There are differences between the mutational profiles in ever-smoker versus never smokers in NSCLC, as well as differences in demographically different populations. As an example, 93% of 904 never smokers with lung adenocarcinomas in East-Asian populations using surgically resected frozen tumor tissue were shown to harbor an actionable mutation that could be exploited as a therapeutic target as compared to 31.2% of 1770 patients (779 current or former smokers) with NSCLC [46]. In this latter study, comprising 2674 patients, the incidence of METex 14 skipping was 1.3% in NSCLC and 1.9% in non-smokers with adenocarcinoma.

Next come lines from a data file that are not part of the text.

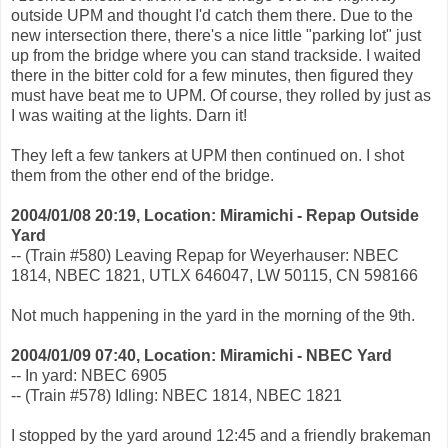
outside UPM and thought I'd catch them there. Due to the
new intersection there, there's a nice little "parking lot" just
up from the bridge where you can stand trackside. I waited
there in the bitter cold for a few minutes, then figured they
must have beat me to UPM. Of course, they rolled by just as
I was waiting at the lights. Darn it!
They left a few tankers at UPM then continued on. I shot
them from the other end of the bridge.
2004/01/08 20:19, Location: Miramichi - Repap Outside
Yard
-- (Train #580) Leaving Repap for Weyerhauser: NBEC
1814, NBEC 1821, UTLX 646047, LW 50115, CN 598166
Not much happening in the yard in the morning of the 9th.
2004/01/09 07:40, Location: Miramichi - NBEC Yard
-- In yard: NBEC 6905
-- (Train #578) Idling: NBEC 1814, NBEC 1821
I stopped by the yard around 12:45 and a friendly brakeman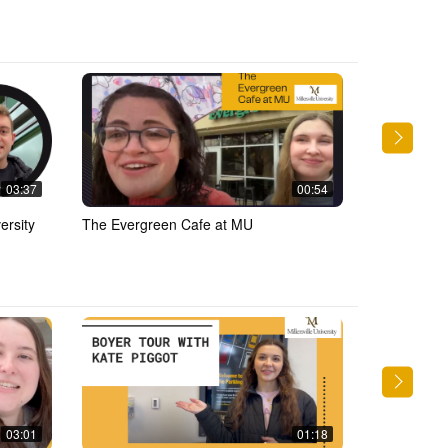
03:37
00:54
ersity
The Evergreen Cafe at MU
Eating at t
03:01
01:18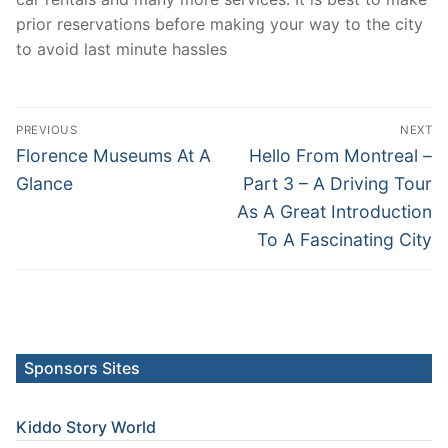
prior reservations before making your way to the city
to avoid last minute hassles
Post
PREVIOUS
NEXT
navigation
Previous
Next
Florence Museums At A
Hello From Montreal –
post:
post:
Glance
Part 3 – A Driving Tour
As A Great Introduction
To A Fascinating City
Sponsors Sites
Kiddo Story World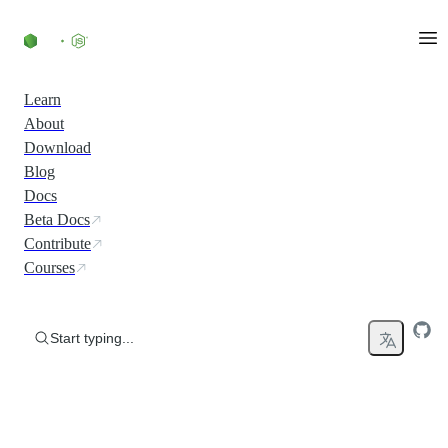
Skip to content
Learn
About
Download
Blog
Docs
Beta Docs
Contribute
Courses
Start typing...
Run JavaScript Everywhere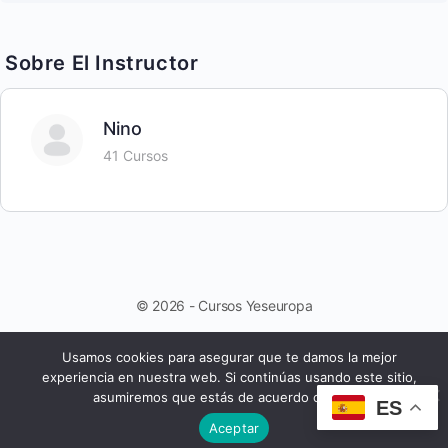
Sobre El Instructor
Nino
41 Cursos
© 2026 - Cursos Yeseuropa
Usamos cookies para asegurar que te damos la mejor
experiencia en nuestra web. Si continúas usando este sitio,
asumiremos que estás de acuerdo con ello.
ES
Aceptar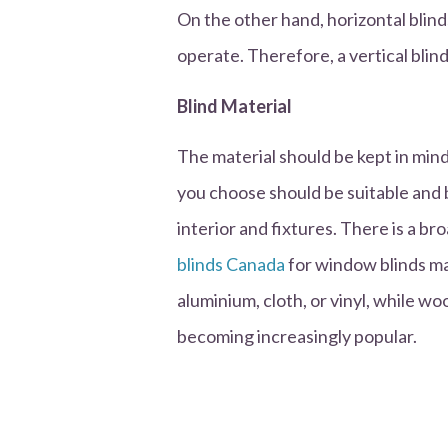
On the other hand, horizontal blin
operate. Therefore, a vertical blind
Blind Material
The material should be kept in min
you choose should be suitable and b
interior and fixtures. There is a b
blinds Canada
for window blinds mat
aluminium, cloth, or vinyl, while w
becoming increasingly popular.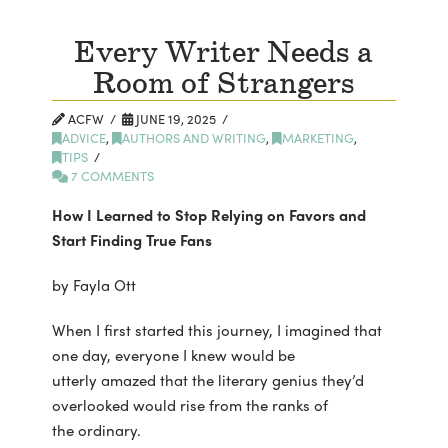
Every Writer Needs a
Room of Strangers
ACFW
JUNE 19, 2025
ADVICE
,
AUTHORS AND WRITING
,
MARKETING
,
TIPS
7 COMMENTS
How I Learned to Stop Relying on Favors and
Start Finding True Fans
by Fayla Ott
When I first started this journey, I imagined that
one day, everyone I knew would be
utterly amazed that the literary genius they’d
overlooked would rise from the ranks of
the ordinary.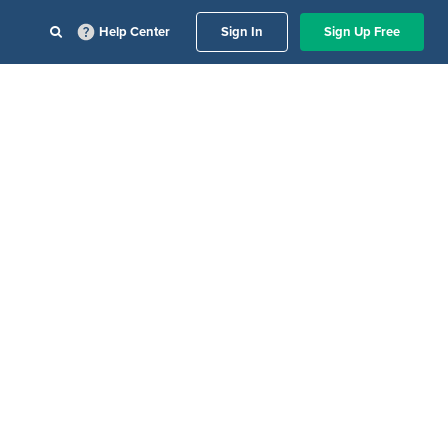
Help Center
Sign In
Sign Up Free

By comparison, a NGS LB study of 6,034 Western patients with advanced NSCLC, reported METex14 skipping in 3.6% of all patients, demonstrating that this actionable mutation can be successfully detected by LB, with a genomic profile very similar to the aforementioned data obtained on tissue biopsy [47].

In another NGS study a hybrid-capture based 508-gene panel (Oseq-NT) was used, that included 119 patients with advanced EGFR –TKI-naïve NSCLC and 15 EGFR –TKI-resistant patients. In this study, somatic cfDNA mutations by NGS, were detected in 82.8% of patients. Actionable genetic mutations were detected as 27.7%, predominantly EGFR mutations, including the EGFR T790M mutation as well as BRAF mutations, MET mutation and gene fusions for EML4-ALK and KIF5B-RET [48]. In August 2020, the first NGS companion diagnostic test, the Guardant360® CDx test, that used LB to identify patients with specific types of mutations of EGFR in metastatic NSCLC was granted FDA approved [49]. This test uses a more sensitive and specific digital sequencing method compared to standard NGS assays, in 20 ml of blood, combined with high throughput tumor profiling or large panel genetic sequencing to simultaneously detect mutations in 55 tumor genes.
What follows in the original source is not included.